# WORK TO BE COMPLETED
Your answer must be an exact copy of the data below, minus any pictures.
╭──
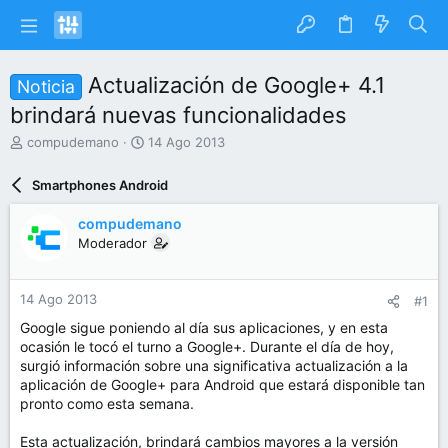
Actualización de Google+ 4.1
Noticia
brindará nuevas funcionalidades
I
F
compudemano
14 Ago 2013
n
e
i
c
Smartphones Android
c
h
i
a
compudemano
a
d
Moderador
d
e
o
i
r
n
14 Ago 2013
#1
d
i
e
c
Google sigue poniendo al día sus aplicaciones, y en esta
l
i
ocasión le tocó el turno a Google+. Durante el día de hoy,
t
o
surgió información sobre una significativa actualización a la
e
aplicación de Google+ para Android que estará disponible tan
m
pronto como esta semana.
a
Esta actualización, brindará cambios mayores a la versión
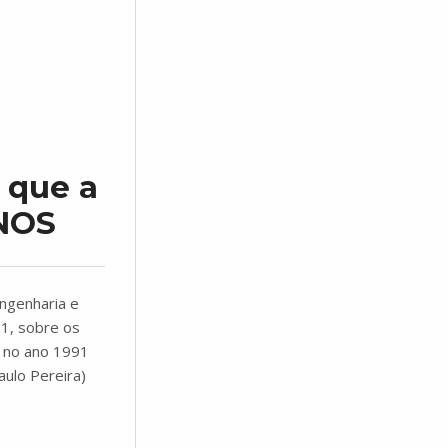
 que a
ANOS
ngenharia e
01, sobre os
do no ano 1991
aulo Pereira)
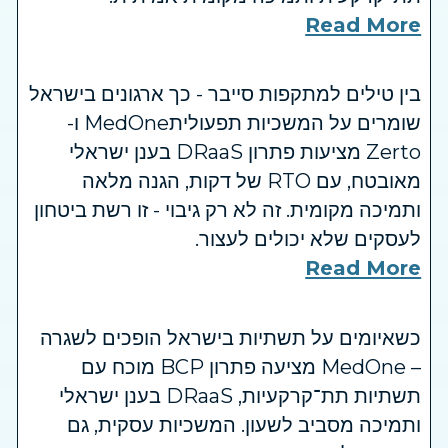
Read More
בין טילים למתקפות סייבר - כך ארגונים בישראל
שומרים על המשכיות תפעוליתMedOne ו-
Zerto מציעות פתרון DRaaS בענן ישראלי
מאובטח, עם RTO של דקות, הגנה מלאה
ותמיכה מקומית. זה לא רק גיבוי - זו רשת ביטחון
לעסקים שלא יכולים לעצור.
Read More
כשאיומים על תשתיות בישראל הופכים לשגרה
– MedOne מציעה פתרון BCP מוכח עם
תשתיות תת־קרקעיות, DRaaS בענן ישראלי
ותמיכה מסביב לשעון. המשכיות עסקית, גם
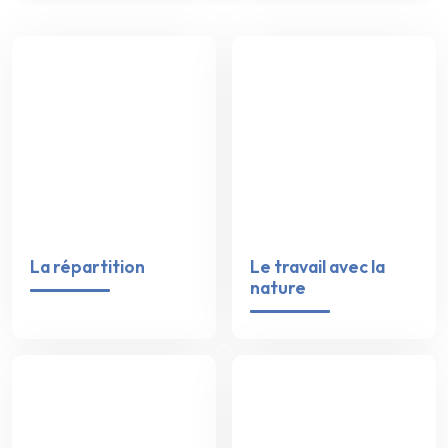
La répartition
Le travail avec la
nature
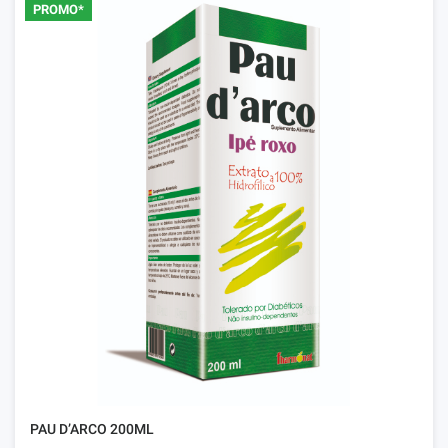
PROMO*
PAU D’ARCO 200ML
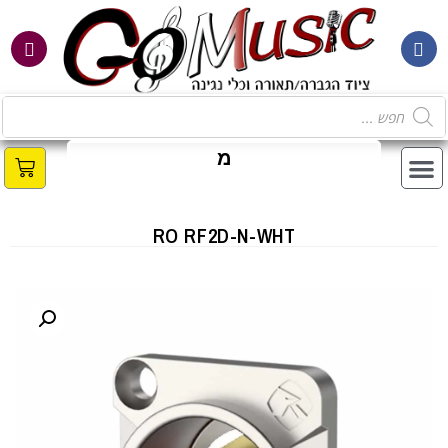
מ
ב
RO RF2D-N-WHT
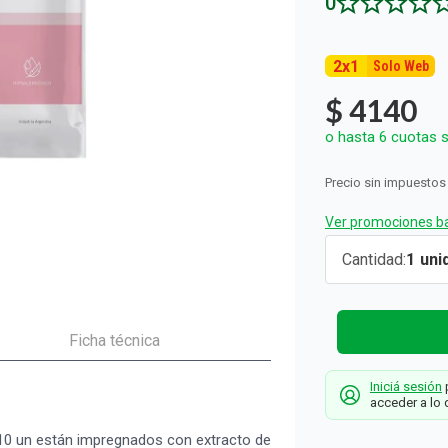
0
ón y Oxidantes
d del Bebé
s
os del Hogar
Rollos De Cocina y Servilletas
os los productos
llas Térmicas
gar
Descartables
os los productos
os los productos
2
x
1
Solo Web
$
4140
o hasta
6
cuotas s
Precio sin impuestos
Ver promociones ba
Paños
Cantidad
1
Jabonosos
Farmacity
Secos
Ficha técnica
Manzanilla 
Iniciá sesión
p
10 un
acceder a lo 
Farmacity
0 un están impregnados con extracto de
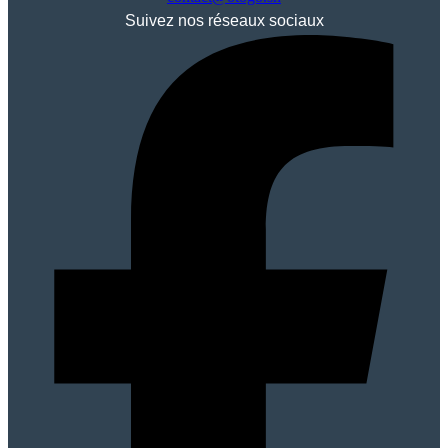
Suivez nos réseaux sociaux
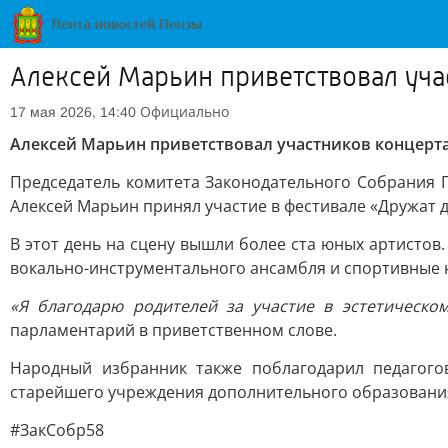
Алексей Марьин приветствовал уча
Официально
17 мая 2026, 14:40
Алексей Марьин приветствовал участников концерта
Председатель комитета Законодательного Собрания П
Алексей Марьин принял участие в фестивале «Дружат д
В этот день на сцену вышли более ста юных артистов
вокально-инструментального ансамбля и спортивные 
«Я благодарю родителей за участие в эстетическо
парламентарий в приветственном слове.
Народный избранник также поблагодарил педагого
старейшего учреждения дополнительного образования
#ЗакСобр58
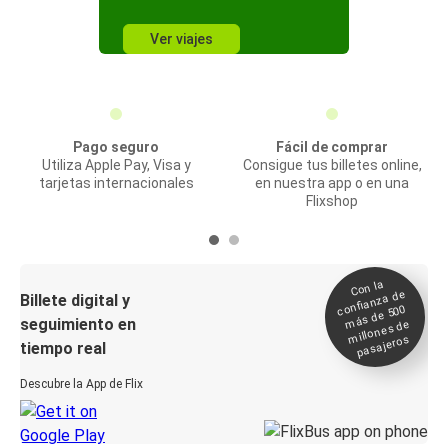
Ver viajes
Pago seguro
Fácil de comprar
Utiliza Apple Pay, Visa y
Consigue tus billetes online,
tarjetas internacionales
en nuestra app o en una
Flixshop
Con la
confianza de
Billete digital y
más de 500
seguimiento en
millones de
pasajeros
tiempo real
Descubre la App de Flix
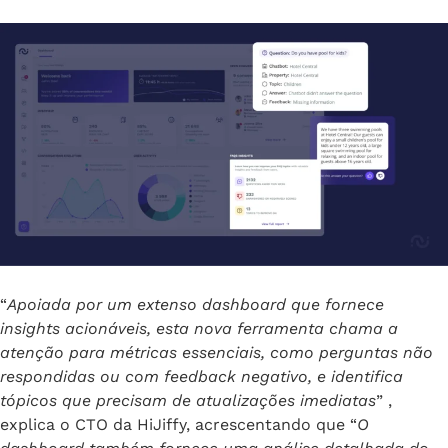
“
Apoiada por um extenso dashboard que fornece
insights acionáveis, esta nova ferramenta chama a
atenção para métricas essenciais, como perguntas não
respondidas ou com feedback negativo, e identifica
tópicos que precisam de atualizações imediatas
” ,
explica o CTO da HiJiffy, acrescentando que “
O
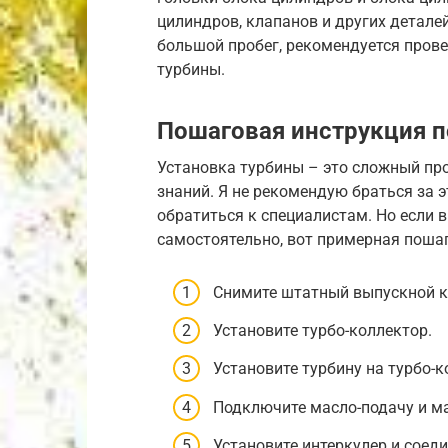
цилиндров, клапанов и других деталей
большой пробег, рекомендуется пров
турбины.
Пошаговая инструкция п
Установка турбины – это сложный пр
знаний. Я не рекомендую браться за эт
обратиться к специалистам. Но если 
самостоятельно, вот примерная поша
Снимите штатный выпускной к
Установите турбо-коллектор.
Установите турбину на турбо-к
Подключите масло-подачу и ма
Установите интеркулер и соеди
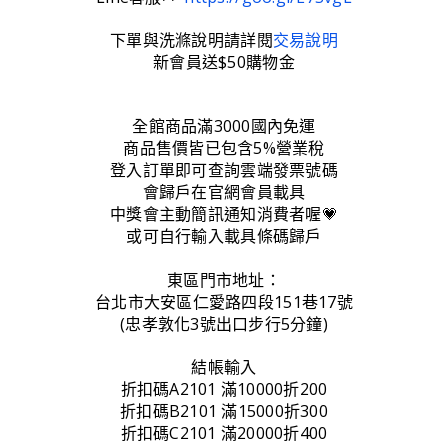
下單與洗滌說明請詳閱
交易說明
新會員送$50購物金
全館商品滿3000國內免運
商品售價皆已包含5%營業稅
登入訂單即可查詢雲端發票號碼
會歸戶在官網會員載具
中獎會主動簡訊通知消費者喔💗
或可自行輸入載具條碼歸戶
東區門市地址：
台北市大安區仁愛路四段151巷17號
(忠孝敦化3號出口步行5分鐘)
結帳輸入
折扣碼A2101 滿10000折200
折扣碼B2101 滿15000折300
折扣碼C2101 滿20000折400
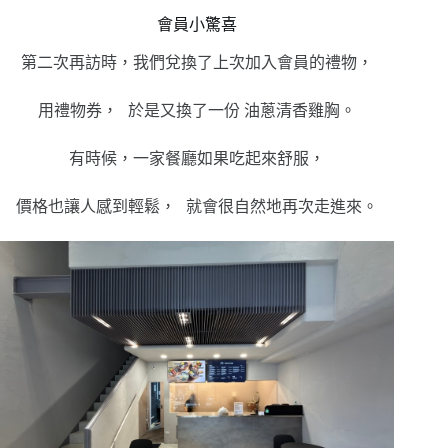
會員小驚喜
第二次再訪時，我們兌換了上次加入會員的禮物，
用禮物券， 於是又換了一份 油蔥清香雞胸。
有時候，一家餐廳如果吃起來舒服，
價格也讓人感到輕鬆， 就會很自然地再次走進來。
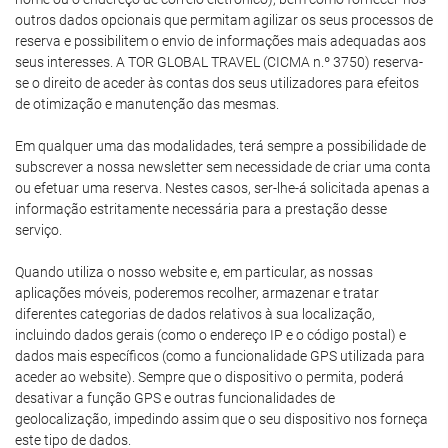
outros dados opcionais que permitam agilizar os seus processos de
reserva e possibilitem o envio de informações mais adequadas aos
seus interesses. A TOR GLOBAL TRAVEL (CICMA n.º 3750) reserva-
se o direito de aceder às contas dos seus utilizadores para efeitos
de otimização e manutenção das mesmas.
Em qualquer uma das modalidades, terá sempre a possibilidade de
subscrever a nossa newsletter sem necessidade de criar uma conta
ou efetuar uma reserva. Nestes casos, ser-lhe-á solicitada apenas a
informação estritamente necessária para a prestação desse
serviço.
Quando utiliza o nosso website e, em particular, as nossas
aplicações móveis, poderemos recolher, armazenar e tratar
diferentes categorias de dados relativos à sua localização,
incluindo dados gerais (como o endereço IP e o código postal) e
dados mais específicos (como a funcionalidade GPS utilizada para
aceder ao website). Sempre que o dispositivo o permita, poderá
desativar a função GPS e outras funcionalidades de
geolocalização, impedindo assim que o seu dispositivo nos forneça
este tipo de dados.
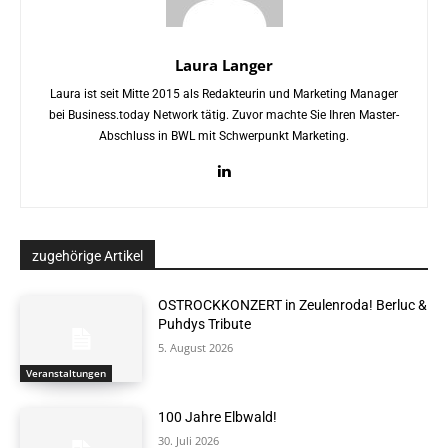
Laura Langer
Laura ist seit Mitte 2015 als Redakteurin und Marketing Manager
bei Business.today Network tätig. Zuvor machte Sie Ihren Master-
Abschluss in BWL mit Schwerpunkt Marketing.
zugehörige Artikel
OSTROCKKONZERT in Zeulenroda! Berluc &
Puhdys Tribute
5. August 2026
Veranstaltungen
100 Jahre Elbwald!
30. Juli 2026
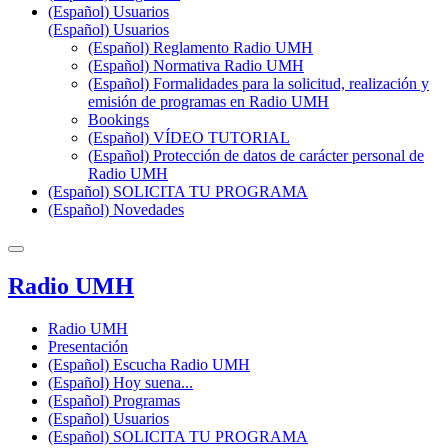
(Español) Usuarios
(Español) Usuarios
(Español) Reglamento Radio UMH
(Español) Normativa Radio UMH
(Español) Formalidades para la solicitud, realización y
emisión de programas en Radio UMH
Bookings
(Español) VÍDEO TUTORIAL
(Español) Protección de datos de carácter personal de
Radio UMH
(Español) SOLICITA TU PROGRAMA
(Español) Novedades
Radio UMH
Radio UMH
Presentación
(Español) Escucha Radio UMH
(Español) Hoy suena...
(Español) Programas
(Español) Usuarios
(Español) SOLICITA TU PROGRAMA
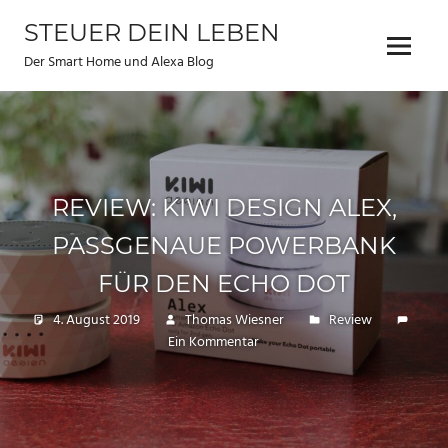
Zum
STEUER DEIN LEBEN
Inhalt
Menu
springen
Der Smart Home und Alexa Blog
REVIEW: KIWI DESIGN ALEX,
PASSGENAUE POWERBANK
FÜR DEN ECHO DOT
4. August 2019
Thomas Wiesner
Review
Ein Kommentar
╰──
# EXERCISE RESPONSE
Actualización de Google+ 4.1
Noticia
brindará nuevas funcionalidades
I
F
compudemano
14 Ago 2013
n
e
i
c
Smartphones Android
c
h
i
a
compudemano
a
d
Moderador
d
e
o
i
r
n
14 Ago 2013
#1
d
i
e
c
Google sigue poniendo al día sus aplicaciones, y en esta
l
i
ocasión le tocó el turno a Google+. Durante el día de hoy,
t
o
surgió información sobre una significativa actualización a la
e
aplicación de Google+ para Android que estará disponible tan
m
pronto como esta semana.
a
Esta actualización, brindará cambios mayores a la versión
 que a
ANOS
ngenharia e
01, sobre os
do no ano 1991
aulo Pereira)
Read More
בין טילים למתקפות סייבר - כך ארגונים בישראל
שומרים על המשכיות תפעוליתMedOne ו-
Zerto מציעות פתרון DRaaS בענן ישראלי
מאובטח, עם RTO של דקות, הגנה מלאה
ותמיכה מקומית. זה לא רק גיבוי - זו רשת ביטחון
לעסקים שלא יכולים לעצור.
Read More
כשאיומים על תשתיות בישראל הופכים לשגרה
– MedOne מציעה פתרון BCP מוכח עם
תשתיות תת־קרקעיות, DRaaS בענן ישראלי
ותמיכה מסביב לשעון. המשכיות עסקית, גם
La répartition
Le travail avec la
nature
PROMO*
PAU D’ARCO 200ML
מ
ב
RO RF2D-N-WHT
0
ón y Oxidantes
d del Bebé
s
os del Hogar
Rollos De Cocina y Servilletas
os los productos
llas Térmicas
gar
Descartables
os los productos
os los productos
2
x
1
Solo Web
$
4140
o hasta
6
cuotas s
Precio sin impuestos
Ver promociones ba
Paños
Cantidad
1
Jabonosos
Farmacity
Secos
Ficha técnica
Manzanilla 
Iniciá sesión
p
10 un
acceder a lo 
Farmacity
0 un están impregnados con extracto de
Suivez nos réseaux sociaux
Алексей Марьин приветствовал уча
Официально
17 мая 2026, 14:40
Алексей Марьин приветствовал участников концерта
Председатель комитета Законодательного Собрания П
Алексей Марьин принял участие в фестивале «Дружат д
В этот день на сцену вышли более ста юных артистов
вокально-инструментального ансамбля и спортивные 
«Я благодарю родителей за участие в эстетическо
парламентарий в приветственном слове.
Народный избранник также поблагодарил педагого
старейшего учреждения дополнительного образования
#ЗакСобр58
Ver viajes
Pago seguro
Fácil de comprar
Utiliza Apple Pay, Visa y
Consigue tus billetes online,
tarjetas internacionales
en nuestra app o en una
Flixshop
Con la
confianza de
Billete digital y
más de 500
seguimiento en
millones de
pasajeros
tiempo real
Descubre la App de Flix
“
Apoiada por um extenso dashboard que fornece
insights acionáveis, esta nova ferramenta chama a
atenção para métricas essenciais, como perguntas não
respondidas ou com feedback negativo, e identifica
tópicos que precisam de atualizações imediatas
” ,
explica o CTO da HiJiffy, acrescentando que “
O
цилиндров, клапанов и других деталей
большой пробег, рекомендуется пров
турбины.
Пошаговая инструкция п
Установка турбины – это сложный пр
знаний. Я не рекомендую браться за эт
обратиться к специалистам. Но если 
самостоятельно, вот примерная поша
Снимите штатный выпускной к
Установите турбо-коллектор.
Установите турбину на турбо-к
Подключите масло-подачу и ма
Установите интеркулер и соеди
下單與洗滌說明請詳閱
交易說明
新會員送$50購物金
全館商品滿3000國內免運
商品售價皆已包含5%營業稅
登入訂單即可查詢雲端發票號碼
會歸戶在官網會員載具
中獎會主動簡訊通知消費者喔💗
或可自行輸入載具條碼歸戶
東區門市地址：
台北市大安區仁愛路四段151巷17號
(忠孝敦化3號出口步行5分鐘)
結帳輸入
折扣碼A2101 滿10000折200
折扣碼B2101 滿15000折300
折扣碼C2101 滿20000折400
會員小驚喜
第二次再訪時，我們兌換了上次加入會員的禮物，
用禮物券， 於是又換了一份 油蔥清香雞胸。
有時候，一家餐廳如果吃起來舒服，
價格也讓人感到輕鬆， 就會很自然地再次走進來。
outros dados opcionais que permitam agilizar os seus processos de
reserva e possibilitem o envio de informações mais adequadas aos
seus interesses. A TOR GLOBAL TRAVEL (CICMA n.º 3750) reserva-
se o direito de aceder às contas dos seus utilizadores para efeitos
de otimização e manutenção das mesmas.
Em qualquer uma das modalidades, terá sempre a possibilidade de
subscrever a nossa newsletter sem necessidade de criar uma conta
ou efetuar uma reserva. Nestes casos, ser-lhe-á solicitada apenas a
informação estritamente necessária para a prestação desse
serviço.
Quando utiliza o nosso website e, em particular, as nossas
aplicações móveis, poderemos recolher, armazenar e tratar
diferentes categorias de dados relativos à sua localização,
incluindo dados gerais (como o endereço IP e o código postal) e
dados mais específicos (como a funcionalidade GPS utilizada para
aceder ao website). Sempre que o dispositivo o permita, poderá
desativar a função GPS e outras funcionalidades de
geolocalização, impedindo assim que o seu dispositivo nos forneça
este tipo de dados.
Laura Langer
Laura ist seit Mitte 2015 als Redakteurin und Marketing Manager
bei Business.today Network tätig. Zuvor machte Sie Ihren Master-
Abschluss in BWL mit Schwerpunkt Marketing.
zugehörige Artikel
OSTROCKKONZERT in Zeulenroda! Berluc &
Puhdys Tribute
5. August 2026
Veranstaltungen
100 Jahre Elbwald!
30. Juli 2026
(Español) Usuarios
(Español) Usuarios
(Español) Reglamento Radio UMH
(Español) Normativa Radio UMH
(Español) Formalidades para la solicitud, realización y
emisión de programas en Radio UMH
Bookings
(Español) VÍDEO TUTORIAL
(Español) Protección de datos de carácter personal de
Radio UMH
(Español) SOLICITA TU PROGRAMA
(Español) Novedades
Radio UMH
Radio UMH
Presentación
(Español) Escucha Radio UMH
(Español) Hoy suena...
(Español) Programas
(Español) Usuarios
(Español) SOLICITA TU PROGRAMA
Zum
STEUER DEIN LEBEN
Inhalt
Menu
springen
Der Smart Home und Alexa Blog
REVIEW: KIWI DESIGN ALEX,
PASSGENAUE POWERBANK
FÜR DEN ECHO DOT
4. August 2019
Thomas Wiesner
Review
Ein Kommentar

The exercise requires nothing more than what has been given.